One of the main reasons I decided to run for Congress is that the process of our Government is broken. The old adage that you "send a good man to change Washington, and it ends up changing him," is a real phenomenon. Every two years, we send good men and women to D.C., and the process changes them. They are required to make deals, sell votes, trade votes, and put in pork in order to get things done. This unhealthy behavior leads to unhealthy legislation. We must fix the process of how Congress functions in order to empower good people to do good things.
The current process obscures accountability, serves only special interests, and is a disservice to the American people. I believe it's time for a new generation of principled leadership, and I want to pass the following four bills to correct the legislative process and return control to the people:
The Read the Bills Act
I support legislation that would require the members of Congress to read each bill before voting on it.
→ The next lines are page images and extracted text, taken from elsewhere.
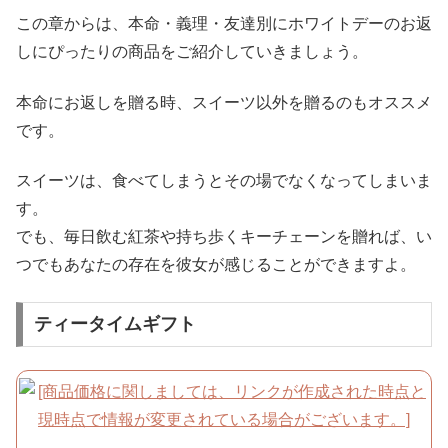
この章からは、本命・義理・友達別にホワイトデーのお返
しにぴったりの商品をご紹介していきましょう。
本命にお返しを贈る時、スイーツ以外を贈るのもオススメ
です。
スイーツは、食べてしまうとその場でなくなってしまいま
す。
でも、毎日飲む紅茶や持ち歩くキーチェーンを贈れば、い
つでもあなたの存在を彼女が感じることができますよ。
ティータイムギフト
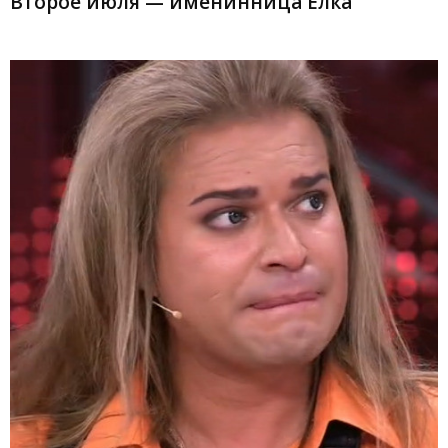
Второе июля — именинница Ёлка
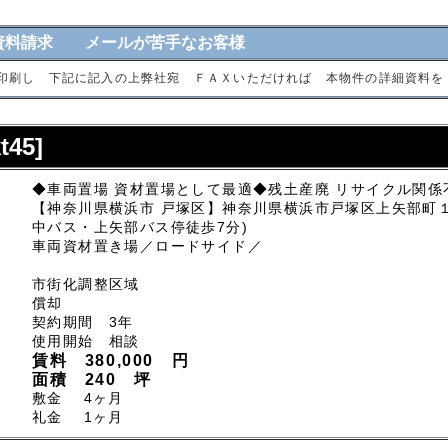
資料請求 メールが苦手なお客様
印刷し 下記に記入の上弊社宛 ＦＡＸいただければ 本物件の詳細資料を
45]
◆車両置場 資材置場として最適◆残土産廃 リサイクル関係
【神奈川県横浜市 戸塚区】神奈川県横浜市戸塚区上矢部町１
中バス・上矢部バス停徒歩7分)
車両資材置き場／ロードサイド／
市街化調整区域
償却
契約期間 3年
使用開始 相談
賃料 380,000 円
面積 240 坪
敷金 4ヶ月
礼金 1ヶ月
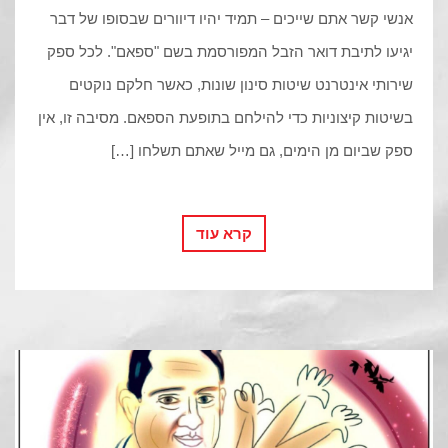
אנשי קשר אתם שייכים – תמיד יהיו דיוורים שבסופו של דבר
יגיעו לתיבת דואר הזבל המפורסמת בשם "ספאם". לכל ספק
שירותי אינטרנט שיטות סינון שונות, כאשר חלקם נוקטים
בשיטות קיצוניות כדי להילחם בתופעת הספאם. מסיבה זו, אין
ספק שביום מן הימים, גם מייל שאתם תשלחו […]
קרא עוד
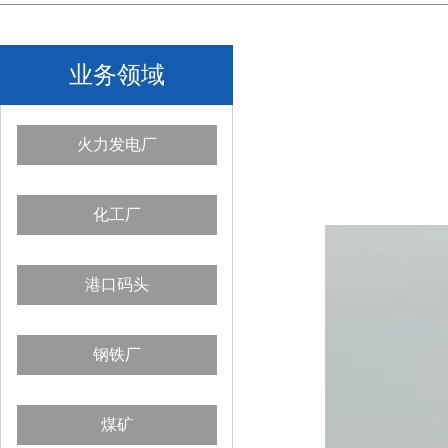
业务领域
火力发电厂
化工厂
港口码头
钢铁厂
煤矿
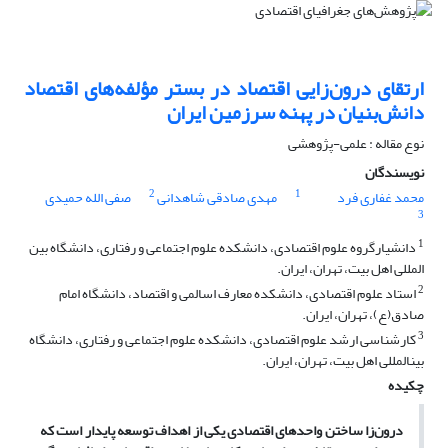
ارتقای درون‌زایی اقتصاد در بستر مؤلفه‌های اقتصاد
دانش‌بنیان در پهنه سرزمین ایران
نوع مقاله : علمی-پژوهشی
نویسندگان
2
1
محمد غفاری فرد
مهدی صادقی شاهدانی
صفی الله حمیدی
3
1
دانشیارگروه علوم اقتصادی، دانشکده علوم اجتماعی و رفتاری، دانشگاه بین
المللی اهل بیت، تهران، ایران.
2
استاد علوم اقتصادی، دانشکده معارف اسالمی و اقتصاد، دانشگاه امام
صادق(ع)، تهران، ایران.
3
کارشناسی ارشد علوم اقتصادی، دانشکده علوم اجتماعی و رفتاری، دانشگاه
بینالمللی اهل بیت، تهران، ایران.
چکیده
درون‌زا ساختن واحدهای اقتصادی یکی از اهداف توسعه پایدار است که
By failing to read a bill or have access to a bill for a sufficient time to read and understand it before it becomes law, Congress is in fact giving us "legislation without representation."
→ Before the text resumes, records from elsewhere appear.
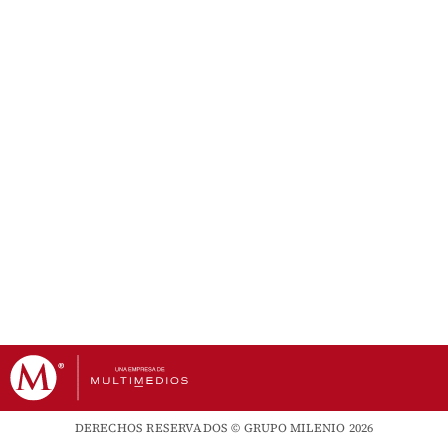
DERECHOS RESERVADOS © GRUPO MILENIO 2026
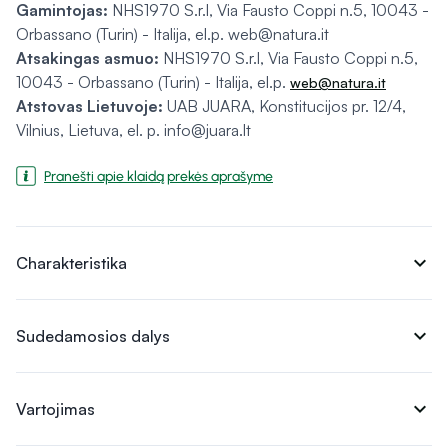
Gamintojas:
NHS1970 S.r.l, Via Fausto Coppi n.5, 10043 -
Orbassano (Turin) - Italija, el.p. web@natura.it
Atsakingas asmuo:
NHS1970 S.r.l, Via Fausto Coppi n.5,
10043 - Orbassano (Turin) - Italija, el.p.
web@natura.it
Atstovas Lietuvoje:
UAB JUARA, Konstitucijos pr. 12/4,
Vilnius, Lietuva, el. p. info@juara.lt
Pranešti apie klaidą prekės aprašyme
expand_more
Charakteristika
expand_more
Sudedamosios dalys
expand_more
Vartojimas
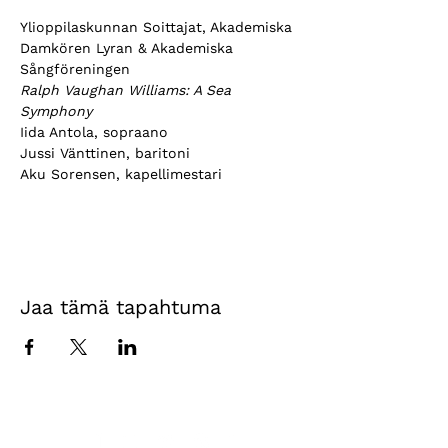
Ylioppilaskunnan Soittajat, Akademiska 
Damkören Lyran & Akademiska 
Sångföreningen
Ralph Vaughan Williams: A Sea 
Symphony
Iida Antola, sopraano
Jussi Vänttinen, baritoni
Aku Sorensen, kapellimestari
Jaa tämä tapahtuma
Furthermore, the unwieldy size of many of these bills and the short time for examination deprives our representatives the time necessary to read and process the information and interface with their constituents.
Health Care Bill -- 1990 pages
Stimulus Bill -- 1100 pages
Energy and Global Warming Bill -- 1200 pages
The One Subject at a Time Act
Congress should limit legislation to one subject per bill. To have a bill that deals with protecting the Florida Everglades, and then have provisions added to the same bill that build a bridge in Alaska or take a couple of gun rights away is not a very transparent and forthcoming way to do business. Each bill should stand alone on its own merit and be discussed and debated.
The Write the Laws Act:
Congress should write laws and be accountable for their results, not delegate rule making authority to unelected bureaucrats and corporate lobbyists. Laws should also be written in language we all understand. The lawyers can be put to work after legislation passes to ensure it is compatible with existing law.
The Enumerated Powers Act:
All legislation must specify the Constitutional authority upon which it is based. If there is no Constitutional basis, then the issue becomes one of the individual states. The Tenth Amendment addresses this very issue: "The powers not delegated to the United States by the Constitution, nor prohibited by it to the States, are reserved to the States respectively, or to the people."
We The People must demand a process in government that is transparent, understandable and Constitutional. We should accept no less. I believe a renewed emphasis on good government is critical to reshaping our future. These are not partisan proposals, but they are a radical change to the way things operate in Washington. We The People must force this changes and move away from politics as usual.